A Terminological Inventory for Biodiversity


In order to construct the inventory, we firstly compiled a species name dictionary by combining all of the names available in Catalogue of Life (CoL), Encyclopedia of Life (EoL) and Global Biodiversity Information Facility (GBIF). The terms contained in this dictionary were then located within the text of English BHL documents (about 24 million pages of text) using a string matching method. We then learned vector representations of the identified terms using three different approaches, namely count-based, prediction-based and compositional distributional semantic models (DSMs). These approaches compute vector representations for both single and multi-word terms. The cosine similarity between two vectors serves as an indicator of the semantic relatedness between the corresponding terms: the higher the cosine similarity, the greater the relatedness of the two terms. We finally select the top-k candidates as the terms that are most semantically related to a given term.

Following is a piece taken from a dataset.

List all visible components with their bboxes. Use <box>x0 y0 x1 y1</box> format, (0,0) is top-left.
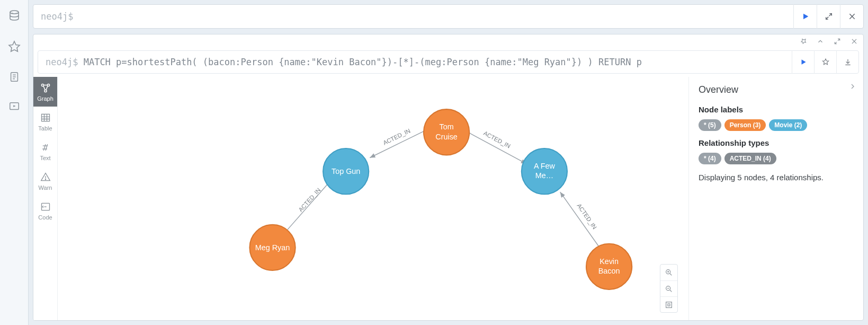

The inventory contains 288,562 names of species whose frequency in BHL documents is at least five. For each term in the inventory, the 20 topmost semantically similar terms are provided, together with their corresponding similarity scores. To facilitate further digital biodiversity processes, each term is also linked to its URI, UUID and LSID indexed by Global Names.

A search interface that uses the inventory as metadata for query expansion is available at


The inventory is available to download. Please observe the terms and conditions of the licence (see below).


Creative Commons License
The Terminological Inventory for Biodiversity was created at the National Centre for Text Mining (NaCTeM), School of Computer Science, University of Manchester, UK. It is licensed under a Creative Commons Attribution 4.0 International License. Please attribute NaCTeM when using the corpus and cite the following paper:

Nguyen, N. T. H., Soto, A., Kontonatsios, G., Batista-Navarro, R. and Ananiadou, S. (2017). Constructing a Biodiversity Terminological Inventory. PLOS ONE, 12(4), e0175277.